◆ **WORK INSTRUCTION**: Reproduce the entries exactly as they appear below.

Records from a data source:
::::

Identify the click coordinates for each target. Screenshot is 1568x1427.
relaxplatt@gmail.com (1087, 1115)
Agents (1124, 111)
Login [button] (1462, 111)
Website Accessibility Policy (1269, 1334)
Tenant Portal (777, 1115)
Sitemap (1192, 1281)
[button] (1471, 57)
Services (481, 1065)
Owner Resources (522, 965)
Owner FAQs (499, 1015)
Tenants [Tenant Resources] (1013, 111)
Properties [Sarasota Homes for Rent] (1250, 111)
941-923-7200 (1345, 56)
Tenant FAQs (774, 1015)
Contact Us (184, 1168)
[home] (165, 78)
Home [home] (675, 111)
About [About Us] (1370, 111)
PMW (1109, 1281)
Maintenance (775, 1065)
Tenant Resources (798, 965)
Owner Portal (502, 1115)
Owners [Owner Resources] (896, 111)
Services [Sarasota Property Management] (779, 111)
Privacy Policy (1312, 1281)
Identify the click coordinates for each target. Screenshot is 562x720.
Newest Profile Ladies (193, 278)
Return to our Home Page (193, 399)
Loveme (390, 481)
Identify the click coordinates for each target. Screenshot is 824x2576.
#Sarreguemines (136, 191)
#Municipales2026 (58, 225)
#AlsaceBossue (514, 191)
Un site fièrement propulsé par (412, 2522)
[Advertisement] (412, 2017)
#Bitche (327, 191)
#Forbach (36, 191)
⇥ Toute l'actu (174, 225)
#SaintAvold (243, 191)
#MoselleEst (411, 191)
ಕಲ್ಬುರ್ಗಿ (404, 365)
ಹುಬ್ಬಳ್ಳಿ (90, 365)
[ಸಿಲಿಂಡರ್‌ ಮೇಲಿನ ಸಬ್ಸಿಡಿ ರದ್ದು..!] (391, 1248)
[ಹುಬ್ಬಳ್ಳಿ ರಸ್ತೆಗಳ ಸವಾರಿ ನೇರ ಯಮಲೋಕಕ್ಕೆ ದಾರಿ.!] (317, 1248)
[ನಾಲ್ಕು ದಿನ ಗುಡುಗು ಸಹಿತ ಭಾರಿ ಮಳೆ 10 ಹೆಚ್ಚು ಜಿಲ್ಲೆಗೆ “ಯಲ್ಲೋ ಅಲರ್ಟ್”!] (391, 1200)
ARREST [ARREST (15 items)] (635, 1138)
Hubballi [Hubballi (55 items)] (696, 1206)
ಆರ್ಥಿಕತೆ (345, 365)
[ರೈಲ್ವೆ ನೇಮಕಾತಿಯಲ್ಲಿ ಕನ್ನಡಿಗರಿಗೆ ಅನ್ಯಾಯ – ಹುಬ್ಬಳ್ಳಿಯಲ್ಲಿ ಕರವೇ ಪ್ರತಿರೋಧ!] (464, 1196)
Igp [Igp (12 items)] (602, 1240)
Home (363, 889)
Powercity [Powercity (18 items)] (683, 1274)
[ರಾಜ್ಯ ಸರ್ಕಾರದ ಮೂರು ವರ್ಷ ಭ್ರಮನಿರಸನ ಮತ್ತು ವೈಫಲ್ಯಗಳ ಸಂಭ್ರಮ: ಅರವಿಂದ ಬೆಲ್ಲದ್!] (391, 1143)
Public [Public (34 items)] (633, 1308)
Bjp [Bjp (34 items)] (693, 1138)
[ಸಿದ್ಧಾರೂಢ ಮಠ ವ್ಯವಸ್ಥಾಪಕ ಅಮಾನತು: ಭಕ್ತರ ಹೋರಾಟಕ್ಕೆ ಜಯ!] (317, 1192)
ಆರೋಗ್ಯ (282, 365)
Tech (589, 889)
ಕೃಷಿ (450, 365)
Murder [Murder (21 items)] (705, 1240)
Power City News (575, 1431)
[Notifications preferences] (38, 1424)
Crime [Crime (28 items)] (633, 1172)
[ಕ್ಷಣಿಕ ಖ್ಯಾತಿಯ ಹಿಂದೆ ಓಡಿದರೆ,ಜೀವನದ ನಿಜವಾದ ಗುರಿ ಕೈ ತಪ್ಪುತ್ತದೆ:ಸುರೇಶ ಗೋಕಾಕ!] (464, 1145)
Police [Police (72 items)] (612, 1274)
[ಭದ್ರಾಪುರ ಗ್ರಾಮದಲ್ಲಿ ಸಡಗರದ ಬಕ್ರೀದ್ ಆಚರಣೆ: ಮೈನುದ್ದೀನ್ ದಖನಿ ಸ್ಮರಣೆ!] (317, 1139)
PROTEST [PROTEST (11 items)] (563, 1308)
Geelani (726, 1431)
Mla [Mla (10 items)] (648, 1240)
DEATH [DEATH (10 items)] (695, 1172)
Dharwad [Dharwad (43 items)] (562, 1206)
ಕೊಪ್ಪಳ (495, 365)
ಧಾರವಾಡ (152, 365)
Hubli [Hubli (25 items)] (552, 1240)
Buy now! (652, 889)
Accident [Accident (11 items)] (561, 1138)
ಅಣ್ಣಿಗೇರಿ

::::

◆ **TASK OUTPUT**:
Identify the click coordinates for each target. Screenshot is 1568x1427.
relaxplatt@gmail.com (1087, 1115)
Agents (1124, 111)
Login [button] (1462, 111)
Website Accessibility Policy (1269, 1334)
Tenant Portal (777, 1115)
Sitemap (1192, 1281)
[button] (1471, 57)
Services (481, 1065)
Owner Resources (522, 965)
Owner FAQs (499, 1015)
Tenants [Tenant Resources] (1013, 111)
Properties [Sarasota Homes for Rent] (1250, 111)
941-923-7200 (1345, 56)
Tenant FAQs (774, 1015)
Contact Us (184, 1168)
[home] (165, 78)
Home [home] (675, 111)
About [About Us] (1370, 111)
PMW (1109, 1281)
Maintenance (775, 1065)
Tenant Resources (798, 965)
Owner Portal (502, 1115)
Owners [Owner Resources] (896, 111)
Services [Sarasota Property Management] (779, 111)
Privacy Policy (1312, 1281)
Identify the click coordinates for each target. Screenshot is 562x720.
Newest Profile Ladies (193, 278)
Return to our Home Page (193, 399)
Loveme (390, 481)
Identify the click coordinates for each target. Screenshot is 824x2576.
#Sarreguemines (136, 191)
#Municipales2026 (58, 225)
#AlsaceBossue (514, 191)
Un site fièrement propulsé par (412, 2522)
[Advertisement] (412, 2017)
#Bitche (327, 191)
#Forbach (36, 191)
⇥ Toute l'actu (174, 225)
#SaintAvold (243, 191)
#MoselleEst (411, 191)
ಕಲ್ಬುರ್ಗಿ (404, 365)
ಹುಬ್ಬಳ್ಳಿ (90, 365)
[ಸಿಲಿಂಡರ್‌ ಮೇಲಿನ ಸಬ್ಸಿಡಿ ರದ್ದು..!] (391, 1248)
[ಹುಬ್ಬಳ್ಳಿ ರಸ್ತೆಗಳ ಸವಾರಿ ನೇರ ಯಮಲೋಕಕ್ಕೆ ದಾರಿ.!] (317, 1248)
[ನಾಲ್ಕು ದಿನ ಗುಡುಗು ಸಹಿತ ಭಾರಿ ಮಳೆ 10 ಹೆಚ್ಚು ಜಿಲ್ಲೆಗೆ “ಯಲ್ಲೋ ಅಲರ್ಟ್”!] (391, 1200)
ARREST [ARREST (15 items)] (635, 1138)
Hubballi [Hubballi (55 items)] (696, 1206)
ಆರ್ಥಿಕತೆ (345, 365)
[ರೈಲ್ವೆ ನೇಮಕಾತಿಯಲ್ಲಿ ಕನ್ನಡಿಗರಿಗೆ ಅನ್ಯಾಯ – ಹುಬ್ಬಳ್ಳಿಯಲ್ಲಿ ಕರವೇ ಪ್ರತಿರೋಧ!] (464, 1196)
Igp [Igp (12 items)] (602, 1240)
Home (363, 889)
Powercity [Powercity (18 items)] (683, 1274)
[ರಾಜ್ಯ ಸರ್ಕಾರದ ಮೂರು ವರ್ಷ ಭ್ರಮನಿರಸನ ಮತ್ತು ವೈಫಲ್ಯಗಳ ಸಂಭ್ರಮ: ಅರವಿಂದ ಬೆಲ್ಲದ್!] (391, 1143)
Public [Public (34 items)] (633, 1308)
Bjp [Bjp (34 items)] (693, 1138)
[ಸಿದ್ಧಾರೂಢ ಮಠ ವ್ಯವಸ್ಥಾಪಕ ಅಮಾನತು: ಭಕ್ತರ ಹೋರಾಟಕ್ಕೆ ಜಯ!] (317, 1192)
ಆರೋಗ್ಯ (282, 365)
Tech (589, 889)
ಕೃಷಿ (450, 365)
Murder [Murder (21 items)] (705, 1240)
Power City News (575, 1431)
[Notifications preferences] (38, 1424)
Crime [Crime (28 items)] (633, 1172)
[ಕ್ಷಣಿಕ ಖ್ಯಾತಿಯ ಹಿಂದೆ ಓಡಿದರೆ,ಜೀವನದ ನಿಜವಾದ ಗುರಿ ಕೈ ತಪ್ಪುತ್ತದೆ:ಸುರೇಶ ಗೋಕಾಕ!] (464, 1145)
Police [Police (72 items)] (612, 1274)
[ಭದ್ರಾಪುರ ಗ್ರಾಮದಲ್ಲಿ ಸಡಗರದ ಬಕ್ರೀದ್ ಆಚರಣೆ: ಮೈನುದ್ದೀನ್ ದಖನಿ ಸ್ಮರಣೆ!] (317, 1139)
PROTEST [PROTEST (11 items)] (563, 1308)
Geelani (726, 1431)
Mla [Mla (10 items)] (648, 1240)
DEATH [DEATH (10 items)] (695, 1172)
Dharwad [Dharwad (43 items)] (562, 1206)
ಕೊಪ್ಪಳ (495, 365)
ಧಾರವಾಡ (152, 365)
Hubli [Hubli (25 items)] (552, 1240)
Buy now! (652, 889)
Accident [Accident (11 items)] (561, 1138)
ಅಣ್ಣಿಗೇರಿ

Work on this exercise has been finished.